» WORK TASK
Please copy every line of the records below that holds the word "Basilica".

» DATASET CONTENT
· · ·

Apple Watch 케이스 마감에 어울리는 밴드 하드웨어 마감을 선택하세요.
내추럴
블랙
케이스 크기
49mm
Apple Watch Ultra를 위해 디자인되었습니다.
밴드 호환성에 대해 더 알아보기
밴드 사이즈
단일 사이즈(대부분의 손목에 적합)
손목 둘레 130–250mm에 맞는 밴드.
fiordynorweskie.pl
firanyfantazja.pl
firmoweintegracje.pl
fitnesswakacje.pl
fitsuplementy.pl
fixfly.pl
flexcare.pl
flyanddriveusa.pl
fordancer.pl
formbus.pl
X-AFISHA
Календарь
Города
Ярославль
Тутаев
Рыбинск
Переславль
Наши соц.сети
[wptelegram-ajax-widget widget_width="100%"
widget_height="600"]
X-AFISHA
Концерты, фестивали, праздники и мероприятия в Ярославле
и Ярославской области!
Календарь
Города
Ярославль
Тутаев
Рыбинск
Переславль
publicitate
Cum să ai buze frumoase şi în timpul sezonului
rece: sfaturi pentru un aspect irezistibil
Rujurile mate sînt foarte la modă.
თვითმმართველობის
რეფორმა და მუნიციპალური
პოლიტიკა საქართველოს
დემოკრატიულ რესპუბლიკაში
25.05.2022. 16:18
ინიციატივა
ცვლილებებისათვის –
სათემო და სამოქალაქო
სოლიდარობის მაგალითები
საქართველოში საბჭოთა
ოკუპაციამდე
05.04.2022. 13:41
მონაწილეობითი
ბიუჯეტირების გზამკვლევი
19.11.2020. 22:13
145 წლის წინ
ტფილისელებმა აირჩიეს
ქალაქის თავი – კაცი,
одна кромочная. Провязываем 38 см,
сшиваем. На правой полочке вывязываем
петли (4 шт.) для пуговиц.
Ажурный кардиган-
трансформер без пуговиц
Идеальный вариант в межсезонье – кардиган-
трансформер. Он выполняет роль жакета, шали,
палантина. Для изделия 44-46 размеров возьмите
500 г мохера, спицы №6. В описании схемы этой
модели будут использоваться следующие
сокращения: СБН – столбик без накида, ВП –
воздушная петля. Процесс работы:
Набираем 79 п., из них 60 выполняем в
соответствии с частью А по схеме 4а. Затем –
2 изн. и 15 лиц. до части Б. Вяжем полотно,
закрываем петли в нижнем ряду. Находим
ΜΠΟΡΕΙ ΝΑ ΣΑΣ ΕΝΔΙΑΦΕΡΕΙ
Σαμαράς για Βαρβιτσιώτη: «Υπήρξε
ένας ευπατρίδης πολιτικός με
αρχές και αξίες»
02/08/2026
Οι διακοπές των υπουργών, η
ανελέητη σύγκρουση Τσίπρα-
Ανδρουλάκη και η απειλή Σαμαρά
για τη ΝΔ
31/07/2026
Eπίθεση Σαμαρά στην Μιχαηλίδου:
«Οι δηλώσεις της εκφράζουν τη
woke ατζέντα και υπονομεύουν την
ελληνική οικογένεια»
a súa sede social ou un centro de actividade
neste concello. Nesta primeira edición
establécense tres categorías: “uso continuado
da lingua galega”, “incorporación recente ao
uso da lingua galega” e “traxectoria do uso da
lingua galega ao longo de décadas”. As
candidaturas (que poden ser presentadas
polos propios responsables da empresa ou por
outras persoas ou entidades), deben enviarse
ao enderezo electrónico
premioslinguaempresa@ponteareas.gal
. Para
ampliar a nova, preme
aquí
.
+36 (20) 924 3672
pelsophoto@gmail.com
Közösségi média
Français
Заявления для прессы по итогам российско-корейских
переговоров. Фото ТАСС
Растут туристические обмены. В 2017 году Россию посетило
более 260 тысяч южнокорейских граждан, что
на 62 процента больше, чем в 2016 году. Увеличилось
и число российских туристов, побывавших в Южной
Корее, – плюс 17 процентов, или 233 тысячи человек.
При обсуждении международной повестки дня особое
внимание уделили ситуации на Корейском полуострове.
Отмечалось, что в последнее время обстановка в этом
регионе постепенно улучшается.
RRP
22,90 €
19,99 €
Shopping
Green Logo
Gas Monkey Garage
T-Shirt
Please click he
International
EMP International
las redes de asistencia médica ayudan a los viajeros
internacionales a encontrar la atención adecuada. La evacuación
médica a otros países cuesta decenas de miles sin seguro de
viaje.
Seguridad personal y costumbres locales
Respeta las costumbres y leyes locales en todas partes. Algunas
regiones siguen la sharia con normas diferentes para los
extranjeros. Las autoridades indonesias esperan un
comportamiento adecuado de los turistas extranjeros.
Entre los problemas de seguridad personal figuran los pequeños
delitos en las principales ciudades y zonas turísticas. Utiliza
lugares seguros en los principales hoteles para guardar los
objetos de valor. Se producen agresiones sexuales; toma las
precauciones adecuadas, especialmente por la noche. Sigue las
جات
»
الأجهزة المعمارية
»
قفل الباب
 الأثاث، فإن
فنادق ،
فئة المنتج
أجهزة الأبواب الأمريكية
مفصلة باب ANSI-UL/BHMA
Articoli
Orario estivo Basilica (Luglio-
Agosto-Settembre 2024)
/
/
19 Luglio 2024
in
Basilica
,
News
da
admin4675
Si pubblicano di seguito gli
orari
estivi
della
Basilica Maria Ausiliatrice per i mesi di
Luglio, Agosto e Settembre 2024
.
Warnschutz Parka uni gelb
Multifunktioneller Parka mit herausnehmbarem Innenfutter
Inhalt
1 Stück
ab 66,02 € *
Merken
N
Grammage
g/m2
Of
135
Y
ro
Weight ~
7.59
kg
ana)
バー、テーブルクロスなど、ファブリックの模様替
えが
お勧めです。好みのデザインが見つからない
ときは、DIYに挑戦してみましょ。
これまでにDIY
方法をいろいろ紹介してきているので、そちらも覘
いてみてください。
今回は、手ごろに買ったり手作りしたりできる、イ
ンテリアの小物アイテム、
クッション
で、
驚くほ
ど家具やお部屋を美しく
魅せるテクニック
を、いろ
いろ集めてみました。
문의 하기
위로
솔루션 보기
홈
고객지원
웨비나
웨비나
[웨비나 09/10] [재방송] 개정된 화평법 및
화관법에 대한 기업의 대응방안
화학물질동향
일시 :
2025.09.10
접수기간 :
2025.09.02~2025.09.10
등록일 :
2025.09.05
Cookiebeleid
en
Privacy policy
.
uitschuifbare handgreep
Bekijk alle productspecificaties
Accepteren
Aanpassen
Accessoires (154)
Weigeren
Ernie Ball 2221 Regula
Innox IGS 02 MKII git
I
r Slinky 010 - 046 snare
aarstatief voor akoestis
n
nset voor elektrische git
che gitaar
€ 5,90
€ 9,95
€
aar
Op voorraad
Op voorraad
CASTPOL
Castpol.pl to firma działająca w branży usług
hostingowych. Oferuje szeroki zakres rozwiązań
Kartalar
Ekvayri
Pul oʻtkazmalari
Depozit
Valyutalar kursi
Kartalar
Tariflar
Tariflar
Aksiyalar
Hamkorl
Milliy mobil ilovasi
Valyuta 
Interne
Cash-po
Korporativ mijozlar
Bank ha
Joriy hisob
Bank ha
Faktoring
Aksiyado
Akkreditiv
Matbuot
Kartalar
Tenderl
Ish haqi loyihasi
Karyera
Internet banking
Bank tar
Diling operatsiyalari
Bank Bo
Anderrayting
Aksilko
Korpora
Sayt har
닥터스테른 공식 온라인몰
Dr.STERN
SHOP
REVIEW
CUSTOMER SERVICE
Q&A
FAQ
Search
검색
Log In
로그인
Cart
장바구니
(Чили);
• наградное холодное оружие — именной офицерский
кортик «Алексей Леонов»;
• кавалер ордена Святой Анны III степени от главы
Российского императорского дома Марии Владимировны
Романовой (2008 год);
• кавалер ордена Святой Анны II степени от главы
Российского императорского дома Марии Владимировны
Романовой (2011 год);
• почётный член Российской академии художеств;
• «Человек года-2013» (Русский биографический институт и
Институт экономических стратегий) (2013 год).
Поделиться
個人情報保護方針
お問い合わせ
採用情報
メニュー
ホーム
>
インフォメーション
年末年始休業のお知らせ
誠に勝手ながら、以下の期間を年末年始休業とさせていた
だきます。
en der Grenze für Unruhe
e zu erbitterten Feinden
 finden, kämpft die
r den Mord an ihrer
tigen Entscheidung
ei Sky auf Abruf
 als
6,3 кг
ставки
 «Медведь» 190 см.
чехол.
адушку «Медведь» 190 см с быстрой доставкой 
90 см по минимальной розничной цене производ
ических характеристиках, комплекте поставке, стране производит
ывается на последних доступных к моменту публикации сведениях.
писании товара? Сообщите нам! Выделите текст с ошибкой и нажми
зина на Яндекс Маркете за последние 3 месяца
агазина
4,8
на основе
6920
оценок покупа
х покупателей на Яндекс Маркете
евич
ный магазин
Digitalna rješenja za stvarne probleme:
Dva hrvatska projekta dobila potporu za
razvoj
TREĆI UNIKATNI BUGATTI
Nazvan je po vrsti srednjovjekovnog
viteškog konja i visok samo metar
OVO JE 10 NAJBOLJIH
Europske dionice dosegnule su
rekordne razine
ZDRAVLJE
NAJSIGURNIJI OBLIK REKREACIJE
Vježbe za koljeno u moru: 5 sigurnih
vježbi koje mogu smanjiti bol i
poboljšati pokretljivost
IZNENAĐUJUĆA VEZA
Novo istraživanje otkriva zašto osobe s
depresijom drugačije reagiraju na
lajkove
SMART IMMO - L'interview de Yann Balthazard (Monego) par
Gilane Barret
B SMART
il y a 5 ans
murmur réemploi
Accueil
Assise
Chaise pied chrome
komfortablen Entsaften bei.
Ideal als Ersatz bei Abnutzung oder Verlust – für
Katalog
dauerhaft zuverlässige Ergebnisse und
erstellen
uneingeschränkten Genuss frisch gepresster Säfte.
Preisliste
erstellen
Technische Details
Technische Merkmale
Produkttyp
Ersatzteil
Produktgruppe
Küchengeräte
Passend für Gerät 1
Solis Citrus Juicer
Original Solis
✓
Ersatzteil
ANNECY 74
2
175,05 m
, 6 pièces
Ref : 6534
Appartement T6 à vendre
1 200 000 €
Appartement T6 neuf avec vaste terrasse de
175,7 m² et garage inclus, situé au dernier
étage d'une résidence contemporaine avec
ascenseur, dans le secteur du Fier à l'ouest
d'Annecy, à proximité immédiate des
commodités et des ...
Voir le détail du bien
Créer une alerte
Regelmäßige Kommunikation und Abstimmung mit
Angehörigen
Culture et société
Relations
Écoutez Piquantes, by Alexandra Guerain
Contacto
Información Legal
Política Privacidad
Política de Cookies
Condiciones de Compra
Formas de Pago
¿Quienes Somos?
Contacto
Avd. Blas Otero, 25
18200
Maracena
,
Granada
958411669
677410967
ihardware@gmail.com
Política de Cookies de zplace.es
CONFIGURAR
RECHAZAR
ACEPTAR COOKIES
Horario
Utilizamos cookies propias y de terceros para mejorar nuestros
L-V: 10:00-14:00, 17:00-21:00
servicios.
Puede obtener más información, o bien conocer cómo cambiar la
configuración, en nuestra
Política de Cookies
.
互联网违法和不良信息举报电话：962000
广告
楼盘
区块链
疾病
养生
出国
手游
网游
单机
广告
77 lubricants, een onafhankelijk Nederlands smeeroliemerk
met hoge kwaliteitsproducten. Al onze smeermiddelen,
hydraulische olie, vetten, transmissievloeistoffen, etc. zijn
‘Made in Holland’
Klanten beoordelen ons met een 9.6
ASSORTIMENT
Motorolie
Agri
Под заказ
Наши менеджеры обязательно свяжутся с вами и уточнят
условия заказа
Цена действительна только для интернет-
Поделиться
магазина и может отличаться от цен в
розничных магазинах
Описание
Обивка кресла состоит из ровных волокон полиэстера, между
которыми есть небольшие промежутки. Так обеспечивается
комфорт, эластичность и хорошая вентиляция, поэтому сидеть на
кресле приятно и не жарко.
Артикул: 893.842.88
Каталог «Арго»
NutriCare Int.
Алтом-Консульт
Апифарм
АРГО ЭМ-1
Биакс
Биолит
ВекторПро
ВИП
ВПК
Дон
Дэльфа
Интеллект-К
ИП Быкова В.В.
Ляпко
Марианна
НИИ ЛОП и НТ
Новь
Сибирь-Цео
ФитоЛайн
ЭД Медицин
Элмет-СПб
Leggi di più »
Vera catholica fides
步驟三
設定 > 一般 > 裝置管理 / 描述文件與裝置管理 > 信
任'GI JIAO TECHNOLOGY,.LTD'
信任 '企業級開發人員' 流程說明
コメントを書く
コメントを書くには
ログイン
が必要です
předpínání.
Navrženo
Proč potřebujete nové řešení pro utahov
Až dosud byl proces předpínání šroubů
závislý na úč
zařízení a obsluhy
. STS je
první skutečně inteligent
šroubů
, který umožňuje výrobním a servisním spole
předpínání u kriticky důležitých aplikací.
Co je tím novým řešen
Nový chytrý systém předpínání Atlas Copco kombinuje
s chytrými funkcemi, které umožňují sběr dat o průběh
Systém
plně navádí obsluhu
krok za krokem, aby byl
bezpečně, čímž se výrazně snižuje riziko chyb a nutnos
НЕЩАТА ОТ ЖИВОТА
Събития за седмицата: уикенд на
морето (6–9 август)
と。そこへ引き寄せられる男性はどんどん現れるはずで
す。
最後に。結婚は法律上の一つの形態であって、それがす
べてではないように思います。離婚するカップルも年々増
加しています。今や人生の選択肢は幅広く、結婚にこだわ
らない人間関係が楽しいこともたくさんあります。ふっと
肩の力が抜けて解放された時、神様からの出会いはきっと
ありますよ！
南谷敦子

· · ·

» ANSWER BELOW
Orario estivo Basilica (Luglio-
Basilica
Basilica Maria Ausiliatrice per i mesi di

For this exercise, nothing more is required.